So you recommend doing 1 tsp at each meal to start with? I think primal said for her weight and age, 2 Tablespoons but I see what you mean about her being a puppy. They didn't say whether that was 2 tbsp per day or per meal...any idea? and second, is there any way to save this milk? I bought two of the 32pz and I know she won't drink all of this by the time it expires. I saw someone on youtube who thawed it till it was slushy and then poured the milk into trays which gave small individual portions. Is that ok? Just trying to figure out how to make this work. thanks again


----------



## Gabica (Jan 20, 2018)

i would start with 1 tsp and carefully watching. i have never tried to refreeze it, probably best to a ask primal.


----------



## texasred (Jan 29, 2012)

@Gabica
There are a couple of dairy farms in Waller. Where you can buy fresh goat's milk and kefir. Swede dairy farm is the name of one off them. I can't remember the name of the other one.


----------



## Gabica (Jan 20, 2018)

texasred said:


> @Gabica
> There are a couple of dairy farms in Waller. Where are you buy fresh goat's milk and kefir. Swede dairy farm is the name of one off them. I can't remember the name of the other one.
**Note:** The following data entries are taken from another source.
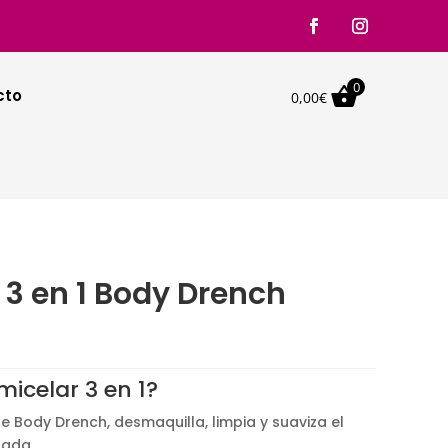
0

cto
0,00
€
 3 en 1 Body Drench
icelar 3 en 1?
e Body Drench, desmaquilla, limpia y suaviza el
tada.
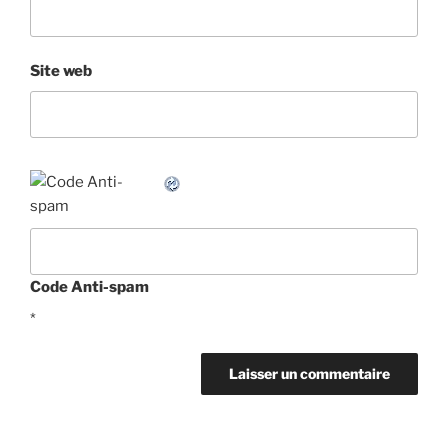
Site web
Code Anti-spam
*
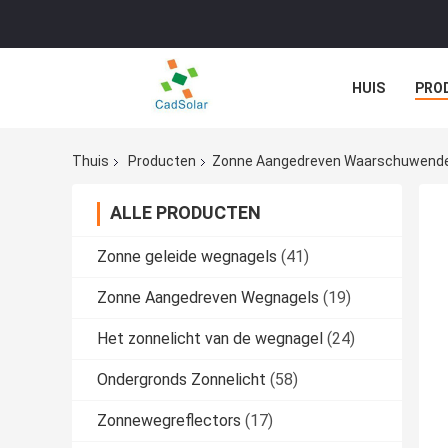
HUIS
PRO
GEVALLEN
Thuis
Producten
Zonne Aangedreven Waarschuwende
ALLE PRODUCTEN
Zonne geleide wegnagels
(41)
Zonne Aangedreven Wegnagels
(19)
Het zonnelicht van de wegnagel
(24)
Ondergronds Zonnelicht
(58)
Zonnewegreflectors
(17)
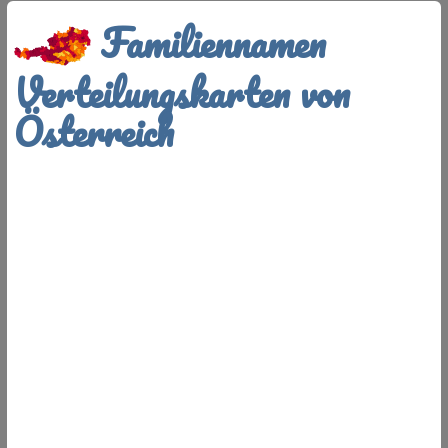
Familiennamen
Verteilungskarten von
Österreich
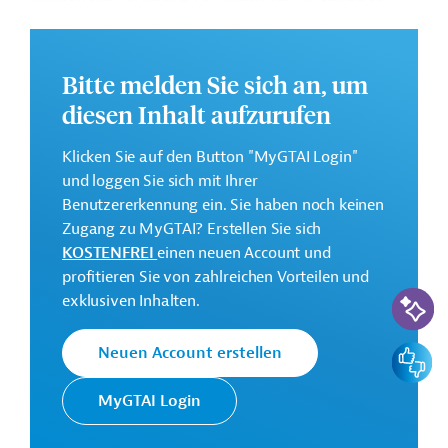
Kochen.
Die Durchführung des Projekts ist geplant bis Dezember
Bitte melden Sie sich an, um
2030.
diesen Inhalt aufzurufen
Weitere Informationen zu dem Entwicklungsprojekt
finden Sie auf der
Webseite der AfDB
und im
Klicken Sie auf den Button "MyGTAI Login"
Originaldokument, das zum Download bereitsteht.
und loggen Sie sich mit Ihrer
GTAI informiert über die
AfDB
: Schwerpunkte,
Benutzererkennung ein. Sie haben noch keinen
Regularien und praktische Hinweise zur
Zugang zu MyGTAI? Erstellen Sie sich
Geschäftsanbahnung.
KOSTENFREI
einen neuen Account und
profitieren Sie von zahlreichen Vorteilen und
Gesamtkosten:
KI-Suc
exklusiven Inhalten.
282,57 Millionen US-Dollar
Geberbeitrag:
Feedbac
Neuen Account erstellen
282,07 Millionen US-Dollar (AfdB, Darlehen)
MyGTAI Login
Kontaktadressen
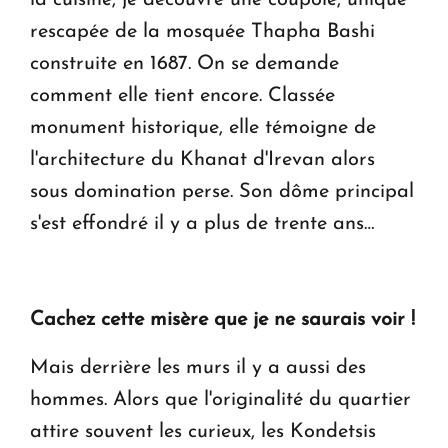
rescapée de la mosquée Thapha Bashi
construite en 1687. On se demande
comment elle tient encore. Classée
monument historique, elle témoigne de
l'architecture du Khanat d'Irevan alors
sous domination perse. Son dôme principal
s'est effondré il y a plus de trente ans…
Cachez cette misère que je ne saurais voir !
Mais derrière les murs il y a aussi des
hommes. Alors que l'originalité du quartier
attire souvent les curieux, les Kondetsis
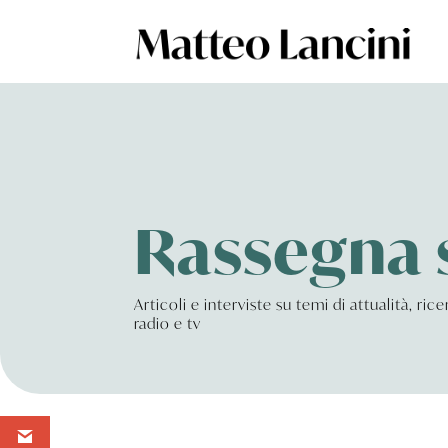
Rassegna
Articoli e interviste su temi di attualità, ri
radio e tv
that is very good to know, will pay a visit soon.


----------



## texasred (Jan 29, 2012)

I was just thinking it would be easier to freeze in serving sizes, if it was fresh, but maybe not.


----------



## Gabica (Jan 20, 2018)

it would be in my view, also to make Kong ice-cream for them. not to mention the kefir, they love the cow one but was always meaning to try the farm fresh goat version.


----------